[[ Available records open ]]
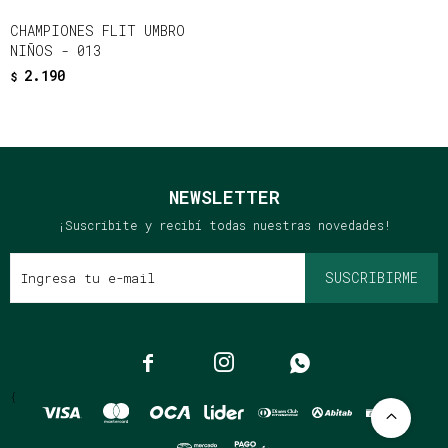
CHAMPIONES FLIT UMBRO
NIÑOS - 013
2.190
$
NEWSLETTER
¡Suscribite y recibí todas nuestras novedades!
SUSCRIBIRME



{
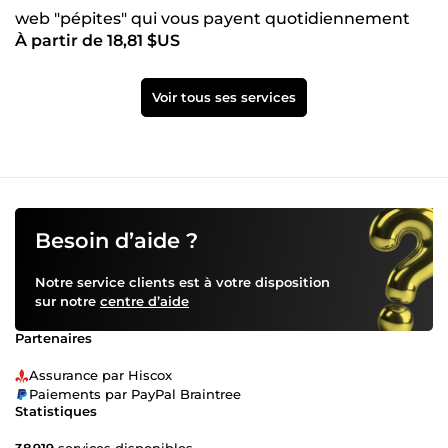
web "pépites" qui vous payent quotidiennement
À partir de 18,81 $US
Voir tous ses services
Besoin d’aide ?
Notre service clients est à votre disposition
sur notre
centre d’aide
Partenaires
Assurance par Hiscox
Paiements par PayPal Braintree
Statistiques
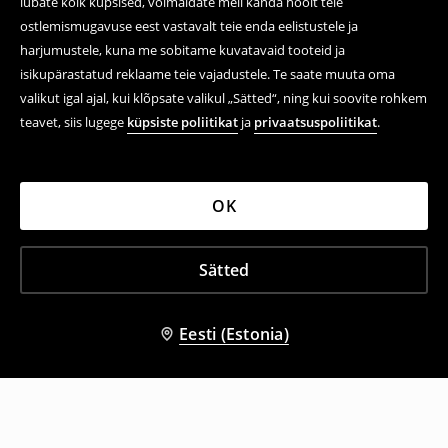
lubate kõik küpsised, võimaldate meil kanda hoolt teie
ostlemismugavuse eest vastavalt teie enda eelistustele ja
harjumustele, kuna me sobitame kuvatavaid tooteid ja
isikupärastatud reklaame teie vajadustele. Te saate muuta oma
valikut igal ajal, kui klõpsate valikul „Sätted“, ning kui soovite rohkem
teavet, siis lugege
küpsiste poliitikat
ja
privaatsuspoliitikat
.
OK
Sätted
Eesti (Estonia)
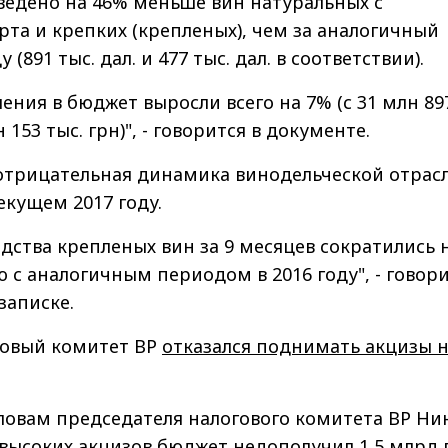
ведено на 46% меньше вин натуральных с
та и крепких (крепленых), чем за аналогичный
 (891 тыс. дал. и 477 тыс. дал. в соответствии).
ения в бюджет выросли всего на 7% (с 31 млн 89
 153 тыс. грн)", - говорится в документе.
 отрицательная динамика винодельческой отрас
екущем 2017 году.
ства крепленых вин за 9 месяцев сократились 
 с аналогичным периодом в 2016 году", - говор
записке.
овый комитет ВР
отказался поднимать акцизы 
словам председателя налогового комитета ВР Ни
 высоких акцизов бюджет недополучил
1,5 млрд 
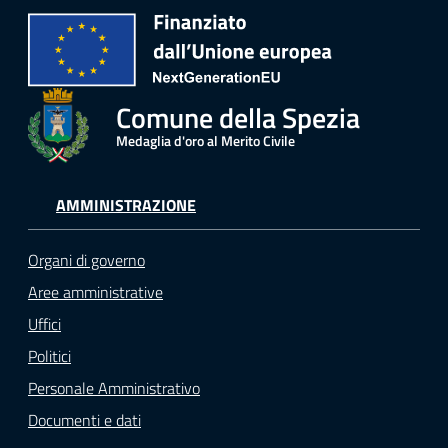
Comune della Spezia
Medaglia d'oro al Merito Civile
AMMINISTRAZIONE
Organi di governo
Aree amministrative
Uffici
Politici
Personale Amministrativo
Documenti e dati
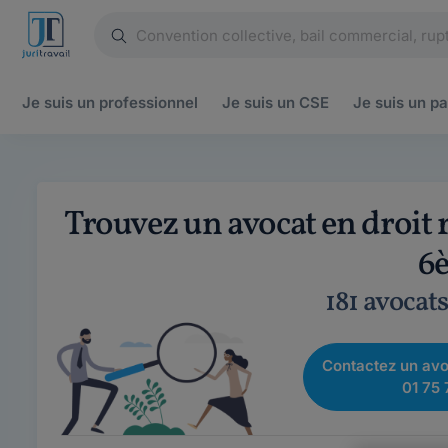
Je suis un
professionnel
Je suis un
CSE
Je suis un
pa
Trouvez un avocat en droit 
6
181 avocat
Contactez un avo
01 75 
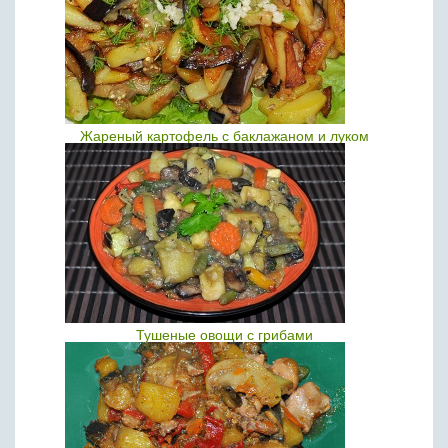
Жареный картофель с баклажаном и луком
Тушеные овощи с грибами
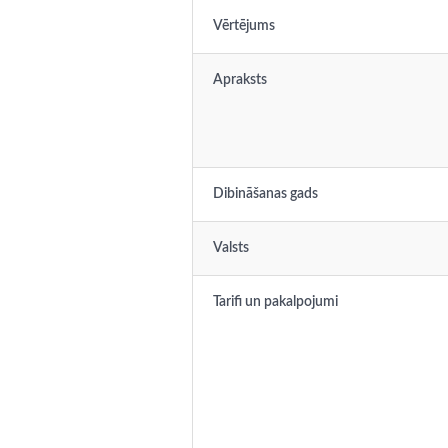
Vērtējums
Apraksts
Dibināšanas gads
Valsts
Tarifi un pakalpojumi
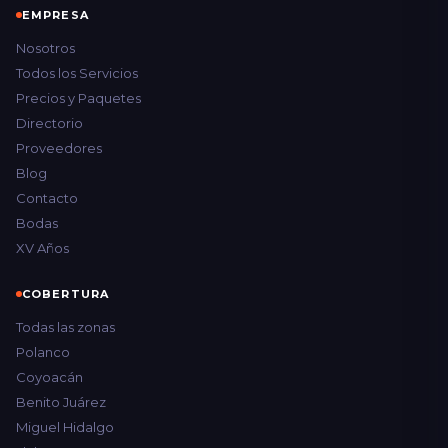
EMPRESA
Nosotros
Todos los Servicios
Precios y Paquetes
Directorio
Proveedores
Blog
Contacto
Bodas
XV Años
COBERTURA
Todas las zonas
Polanco
Coyoacán
Benito Juárez
Miguel Hidalgo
[[ Available records closed ]]
▶ Goal of the exercise
Whenever a line above includes the string "avocat", copy it.

▶ Task solution
Trouvez un avocat en droit 
181 avocat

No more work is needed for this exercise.